El interés por Chile no responde únicamente a su ubicación en la costa del Pacífico. Su extensa red de acuerdos comerciales, la estabilidad relativa de su apertura económica y su capacidad exportadora lo posicionan como un nodo logístico clave para conectar Sudamérica con los principales mercados de Asia, Norteamérica y Europa. A ello se suma su liderazgo en minerales críticos, especialmente cobre y litio, insumos fundamentales para industrias vinculadas a la electromovilidad y la transición energética.

De acuerdo con el análisis realizado por Verisk Maplecroft, Chile destaca como una de las opciones de menor riesgo en la costa pacífica latinoamericana, impulsado por mejoras en indicadores de apertura de mercado y derechos laborales. Este posicionamiento adquiere especial relevancia para las compañías que evalúan nuevas ubicaciones productivas, ya que la seguridad regulatoria, la conectividad logística y la capacidad de respuesta ante disrupciones se han transformado en variables decisivas para la inversión.

Sin embargo, el desafío para Chile va más allá de atraer nuevas operaciones. La oportunidad real estará en fortalecer su infraestructura portuaria, ampliar la capacidad ferroviaria y mejorar la integración multimodal, de manera que el país pueda transformarse en una plataforma logística competitiva para la próxima ola de relocalización productiva. En este contexto, la visión de los expertos resulta clave para comprender cómo Chile puede capitalizar esta ventaja y enfrentar los riesgos asociados a un entorno global cada vez más incierto.

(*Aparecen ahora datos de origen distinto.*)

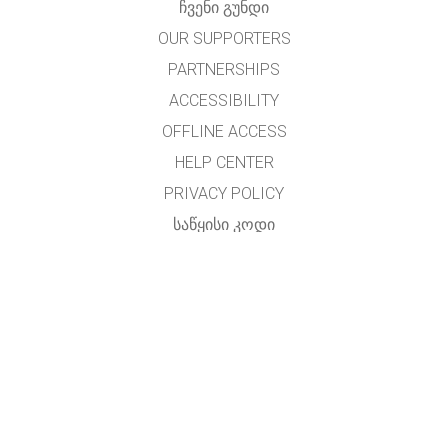
ᲩᲕᲔᲜᲘ ᲒᲣᲜᲓᲘ
OUR SUPPORTERS
PARTNERSHIPS
ACCESSIBILITY
OFFLINE ACCESS
HELP CENTER
PRIVACY POLICY
ᲡᲐᲬᲧᲘᲡᲘ ᲙᲝᲓᲘ
LICENSING
ᲛᲗᲐᲠᲒᲛᲜᲔᲚᲗᲐᲗᲕᲘᲡ
ᲙᲝᲜᲢᲐᲥᲢᲘ
ქართულენოვანი ადაპტაცია - თეიმურაზ ხუნდაძე.
t.khundadze@gmail.com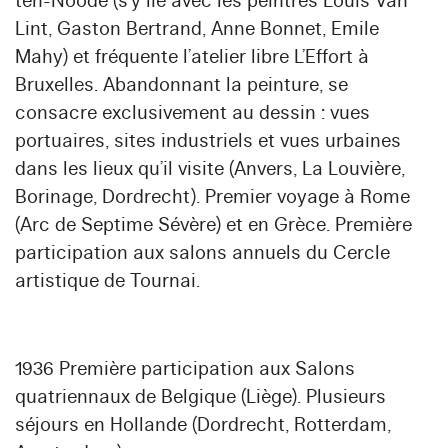
ten-Noode (s’y lie avec les peintres Louis Van
Lint, Gaston Bertrand, Anne Bonnet, Emile
Mahy) et fréquente l’atelier libre L’Effort à
Bruxelles. Abandonnant la peinture, se
consacre exclusivement au dessin : vues
portuaires, sites industriels et vues urbaines
dans les lieux qu’il visite (Anvers, La Louvière,
Borinage, Dordrecht). Premier voyage à Rome
(Arc de Septime Sévère) et en Grèce. Première
participation aux salons annuels du Cercle
artistique de Tournai.
1936 Première participation aux Salons
quatriennaux de Belgique (Liège). Plusieurs
séjours en Hollande (Dordrecht, Rotterdam,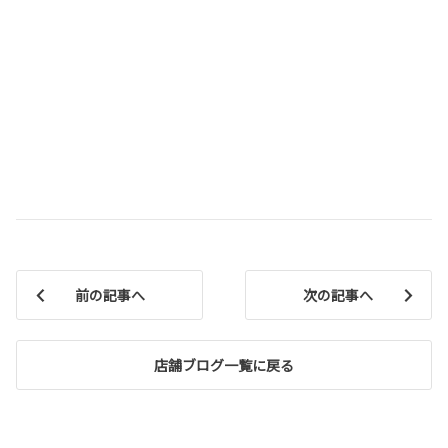
前の記事へ
次の記事へ
店舗ブログ一覧に戻る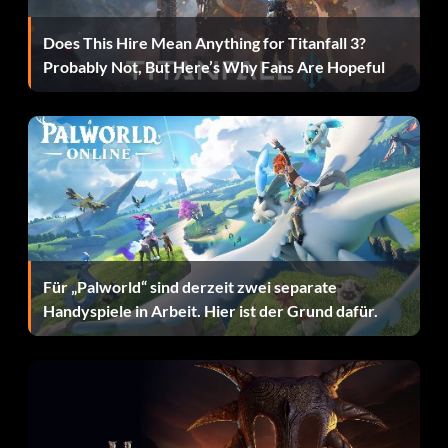
5. Sobald der Zauber abgeschlossen ist, überprüfe die
Does This Hire Mean Anything for Titanfall 3?
Werte dieser Waffe. Du solltest bei diesem Wert etwa 3000
Probably Not, But Here’s Why Fans Are Hopeful
bis 4000 Punkte haben.
100.000 Gold:
In Dagoth urs „Ciridil“ im „Lorkan Heart Room“ befinden
sich 100.000 Gold in einer Truhe mit Schlossstufe 100 und
einer Fallenfalle. Es ist vielleicht schwer zu finden, aber die
Mühe lohnt sich.
Für „Palworld“ sind derzeit zwei separate
Handyspiele in Arbeit. Hier ist der Grund dafür.
Gute Rüstung:
Bei Ghostgate gibt es wirklich gute Rüstungen. In einem der
Räume befinden sich Glasrüstungen und Glaswaffen. Finde
einen Weg, sie zu stehlen.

Una sólida red portuaria más que instalaciones aisladas

En este sentido, respecto a las condiciones que debe fortalecer Chile para ser una plataforma competitiva, el director del Centro de Innovación en Transporte y Logística de la Universidad Diego Portales, Karol Suchan, explicó que se debe "dejar de entender la competitividad portuaria únicamente como capacidad de transferencia. Una cadena resiliente necesita continuidad operacional, accesos terrestres confiables, alternativas entre terminales, almacenamiento, seguridad y capacidad de recuperación frente a interrupciones".

A su juicio, para nuestro país, "esto implica fortalecer la red portuaria como sistema, no como una suma de instalaciones aisladas. También exige aumentar la participación del ferrocarril y del cabotaje, porque una expansión basada principalmente en camiones agravaría la congestión, la presión urbana y la huella ambiental".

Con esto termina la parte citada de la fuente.